• DATA EXCERPTS

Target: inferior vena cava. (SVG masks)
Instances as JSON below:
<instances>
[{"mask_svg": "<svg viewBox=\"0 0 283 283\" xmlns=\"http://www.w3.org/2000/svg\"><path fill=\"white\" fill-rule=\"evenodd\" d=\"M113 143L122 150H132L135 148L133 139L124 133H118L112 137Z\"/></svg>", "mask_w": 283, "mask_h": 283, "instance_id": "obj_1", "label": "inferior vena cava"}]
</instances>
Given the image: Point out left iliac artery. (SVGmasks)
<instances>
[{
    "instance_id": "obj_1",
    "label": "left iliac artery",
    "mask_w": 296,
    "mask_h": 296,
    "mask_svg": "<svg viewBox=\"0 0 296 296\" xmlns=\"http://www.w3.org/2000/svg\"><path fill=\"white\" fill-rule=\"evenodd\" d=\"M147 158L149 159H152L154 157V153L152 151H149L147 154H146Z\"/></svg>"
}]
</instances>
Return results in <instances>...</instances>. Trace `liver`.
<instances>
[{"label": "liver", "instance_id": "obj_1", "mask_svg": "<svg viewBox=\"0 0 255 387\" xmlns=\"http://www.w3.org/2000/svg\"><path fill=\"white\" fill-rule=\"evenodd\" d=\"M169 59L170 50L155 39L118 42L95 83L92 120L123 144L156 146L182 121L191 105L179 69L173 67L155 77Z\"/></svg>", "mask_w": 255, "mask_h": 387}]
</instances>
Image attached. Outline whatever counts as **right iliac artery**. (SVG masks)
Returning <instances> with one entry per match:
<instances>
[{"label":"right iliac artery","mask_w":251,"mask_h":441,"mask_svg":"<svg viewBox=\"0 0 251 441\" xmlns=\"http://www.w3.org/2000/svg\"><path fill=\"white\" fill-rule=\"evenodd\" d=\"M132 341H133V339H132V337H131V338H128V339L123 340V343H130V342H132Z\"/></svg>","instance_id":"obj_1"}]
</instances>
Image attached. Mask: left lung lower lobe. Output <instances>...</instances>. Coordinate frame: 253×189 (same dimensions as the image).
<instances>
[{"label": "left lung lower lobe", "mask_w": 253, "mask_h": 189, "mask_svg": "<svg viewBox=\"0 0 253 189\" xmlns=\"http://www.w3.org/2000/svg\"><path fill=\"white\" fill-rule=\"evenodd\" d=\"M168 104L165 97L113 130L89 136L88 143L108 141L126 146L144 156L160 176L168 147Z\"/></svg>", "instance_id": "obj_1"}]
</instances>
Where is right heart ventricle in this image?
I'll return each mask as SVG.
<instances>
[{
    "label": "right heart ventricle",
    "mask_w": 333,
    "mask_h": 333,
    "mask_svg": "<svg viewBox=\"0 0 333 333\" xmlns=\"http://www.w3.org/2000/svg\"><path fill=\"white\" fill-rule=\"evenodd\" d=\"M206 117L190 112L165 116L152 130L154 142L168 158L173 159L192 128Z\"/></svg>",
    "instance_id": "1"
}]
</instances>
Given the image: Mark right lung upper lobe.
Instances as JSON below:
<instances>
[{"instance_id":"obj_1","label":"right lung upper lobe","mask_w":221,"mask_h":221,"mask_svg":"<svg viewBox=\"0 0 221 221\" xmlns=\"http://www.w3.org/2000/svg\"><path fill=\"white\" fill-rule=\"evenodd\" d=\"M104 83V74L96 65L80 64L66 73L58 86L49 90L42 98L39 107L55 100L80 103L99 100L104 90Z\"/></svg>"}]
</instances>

• WHAT THIS TASK INVOLVES
Each entry above needs to be duplicated exactly.

• ANSWER BOX
Target: inferior vena cava. (SVG masks)
Instances as JSON below:
<instances>
[{"mask_svg": "<svg viewBox=\"0 0 283 283\" xmlns=\"http://www.w3.org/2000/svg\"><path fill=\"white\" fill-rule=\"evenodd\" d=\"M113 143L122 150H132L135 148L133 139L124 133H118L112 137Z\"/></svg>", "mask_w": 283, "mask_h": 283, "instance_id": "obj_1", "label": "inferior vena cava"}]
</instances>
Given the image: Point out left iliac artery. (SVGmasks)
<instances>
[{
    "instance_id": "obj_1",
    "label": "left iliac artery",
    "mask_w": 296,
    "mask_h": 296,
    "mask_svg": "<svg viewBox=\"0 0 296 296\" xmlns=\"http://www.w3.org/2000/svg\"><path fill=\"white\" fill-rule=\"evenodd\" d=\"M147 158L149 159H152L154 157V153L152 151H149L147 154H146Z\"/></svg>"
}]
</instances>
Return results in <instances>...</instances>. Trace `liver`.
<instances>
[{"label": "liver", "instance_id": "obj_1", "mask_svg": "<svg viewBox=\"0 0 255 387\" xmlns=\"http://www.w3.org/2000/svg\"><path fill=\"white\" fill-rule=\"evenodd\" d=\"M169 59L170 50L155 39L118 42L95 83L92 120L123 144L156 146L182 121L191 105L179 69L173 67L155 77Z\"/></svg>", "mask_w": 255, "mask_h": 387}]
</instances>
Image attached. Outline whatever counts as **right iliac artery**. (SVG masks)
Returning <instances> with one entry per match:
<instances>
[{"label":"right iliac artery","mask_w":251,"mask_h":441,"mask_svg":"<svg viewBox=\"0 0 251 441\" xmlns=\"http://www.w3.org/2000/svg\"><path fill=\"white\" fill-rule=\"evenodd\" d=\"M132 341H133V339H132V337H131V338H128V339L123 340V343H130V342H132Z\"/></svg>","instance_id":"obj_1"}]
</instances>
Image attached. Mask: left lung lower lobe. Output <instances>...</instances>. Coordinate frame: 253×189 (same dimensions as the image).
<instances>
[{"label": "left lung lower lobe", "mask_w": 253, "mask_h": 189, "mask_svg": "<svg viewBox=\"0 0 253 189\" xmlns=\"http://www.w3.org/2000/svg\"><path fill=\"white\" fill-rule=\"evenodd\" d=\"M168 104L165 97L113 130L89 136L88 143L108 141L126 146L144 156L160 176L168 147Z\"/></svg>", "instance_id": "obj_1"}]
</instances>
Where is right heart ventricle in this image?
I'll return each mask as SVG.
<instances>
[{
    "label": "right heart ventricle",
    "mask_w": 333,
    "mask_h": 333,
    "mask_svg": "<svg viewBox=\"0 0 333 333\" xmlns=\"http://www.w3.org/2000/svg\"><path fill=\"white\" fill-rule=\"evenodd\" d=\"M206 117L190 112L165 116L152 130L154 142L168 158L173 159L192 128Z\"/></svg>",
    "instance_id": "1"
}]
</instances>
Given the image: Mark right lung upper lobe.
Instances as JSON below:
<instances>
[{"instance_id":"obj_1","label":"right lung upper lobe","mask_w":221,"mask_h":221,"mask_svg":"<svg viewBox=\"0 0 221 221\" xmlns=\"http://www.w3.org/2000/svg\"><path fill=\"white\" fill-rule=\"evenodd\" d=\"M104 83V74L96 65L80 64L66 73L58 86L49 90L42 98L39 107L55 100L80 103L99 100L104 90Z\"/></svg>"}]
</instances>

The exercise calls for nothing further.